One of my tasks this Lenten season has been to assist my pastor wife in baking bread. Actually, I have been the bread baker and she has done the planning. She was doing a Sunday series for Lent called Bread for the Journey using different types of bread each week. Until this week we used the breadmaker pre-mixes that you dump into the bread machine, press start and let them go. That also allowed her the ability to set up the bread machine at church on Saturday evening, use the delayed setting and then have the wonderful smell of fresh baked bread make everybody hungry on Sunday morning.

That was good for me to work with when I was recuperating from Surgery but this past week we wanted to do something more original for tonight and this weekend. I made a free-form round loaf of pumpernickel for tonight- the theme being "Body Bread." I don't know what her lead-in will be or how she will explain that, but for me it was a really neat experience.

I have enjoyed baking bread for years. My favorite is always a good sourdough made from one of those starters you keep renewing in the refrigerator. The taste and texture of one of those is out of this world. I have never made a good dark loaf like the pumpernickel. Rye, whole wheat, white flours with added dark molasses and a bit of instant coffee turns out this beautiful loaf with a great looking crust.

I always make a cross-shaped cut in the top just before I put it in the oven when baking a round loaf. Especially for communion. This one is no exception. I actually get excited by doing this. It is a physical way I can participate in the preparation for communion. It is a physical way that I can prepare myself to come to the table. Not because I made it myself, but that I was able to give from what I have been given. It is a gift.

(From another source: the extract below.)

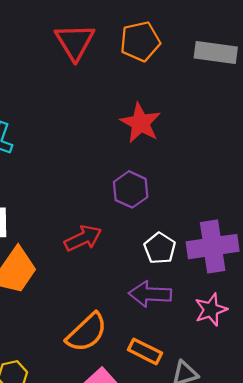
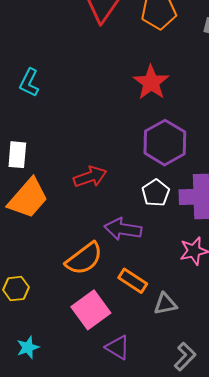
purple hexagon: (131, 189) -> (165, 143), moved, size x1.4
purple arrow: (150, 294) -> (123, 229), moved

But this pumpernickel seems special. It is different. It is not what we normally think about when we think of communion bread. For many of us we envision the little wafers that one of my confirmands years ago called "styrofoam." There is no taste, no substance. Yes, I know that it would be difficult to use real bread. No one in this day and age has the time to do that.

But a real bread has taste, substance. Body. There is a weight and a presence to even a tiny piece given by the pastor in the service. It is more than some ephemeral something or other. It is There. It is Real. It has Strength.

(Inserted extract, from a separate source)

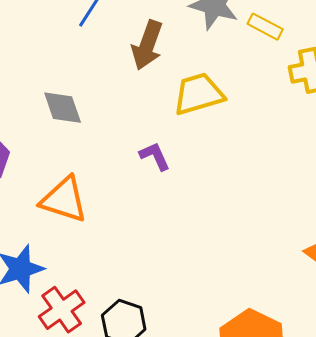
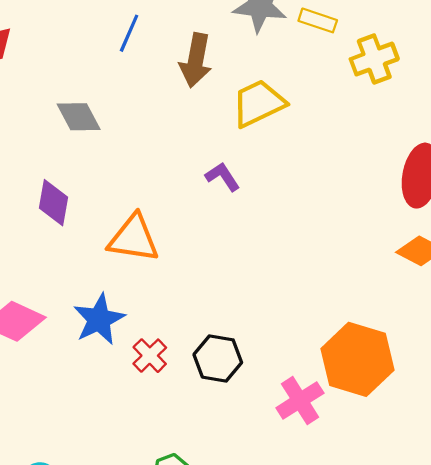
gray diamond: (63, 108) -> (79, 117), moved
red cross: (62, 310) -> (150, 356), size x0.7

Tonight that will help me remember Jesus. Earthy and alive. Even all these years later. His Body. Broken.

Friday, March 06, 2009

Quite a Difference

Torture is the imagination of the state.

Eucharist is the imagination of the church.

--William Kavanagh, Torture and Eucharist
via Len Sweet on Twitter


ht to The Corner

Sunday, July 06, 2008

Gifts of God and People of God

By Jean Vanier. Found on Inward/Outward

We are a eucharistic people which means that we are a people of thanksgiving, people who realize that we are prodigal sons and daughters. We are not called to judge or to condemn but to be instruments of life, to give life and to receive life.
Source: From Brokenness to Community

Monday, June 11, 2007

All About Food
A wonderful and mission-challenging book has captured me. Sara Miles has given an unusual and powerful conversion story in Take This Bread. Sara is an unlikely convert to Christianity. For lots of reasons you would not expect someone like her to do so. Let's see- she's a lesbian living in a committed relationship with her daughter. She is liberal. She is feisty. She is challenging. And she was hooked by the bread.

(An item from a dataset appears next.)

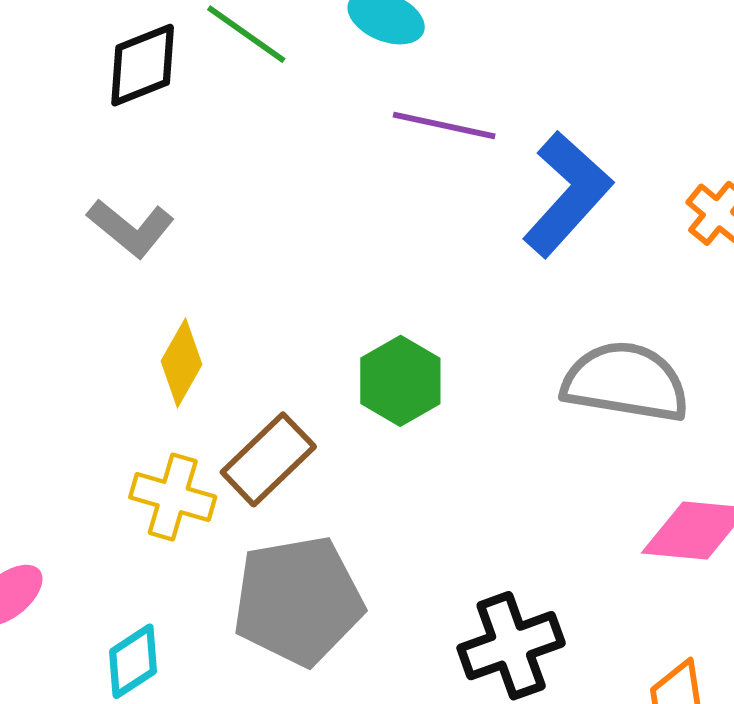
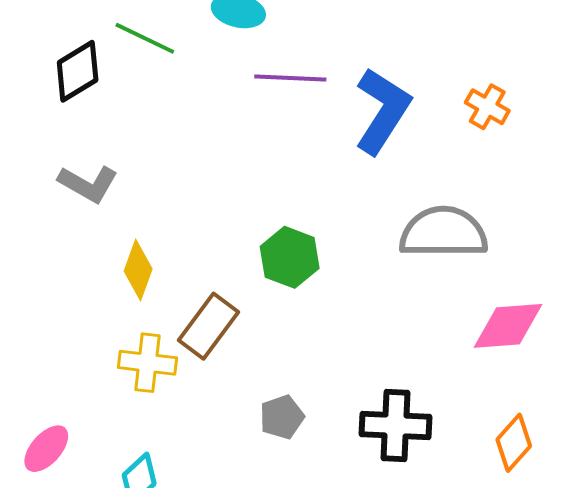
gray pentagon: (298, 601) -> (282, 417), moved, size x0.5
black cross: (511, 646) -> (396, 426), turned 32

Yes, the Eucharist, the Lord's Supper, Holy Communion. Who says there isn't a "real presence" of Jesus at that Table? Who says it isn't an act of grace- in action? Sara was captured against her will- but not against her spirit into a community of Christians who did things differently but effectively. When she got there she found that the Bread is more than bread. It is life. And then it became Jesus' life to the surrounding community in mission. It is a story that will hook you and at the end you will be convinced you smell the aroma of fresh bread reminding you that Jesus has NOT left the room.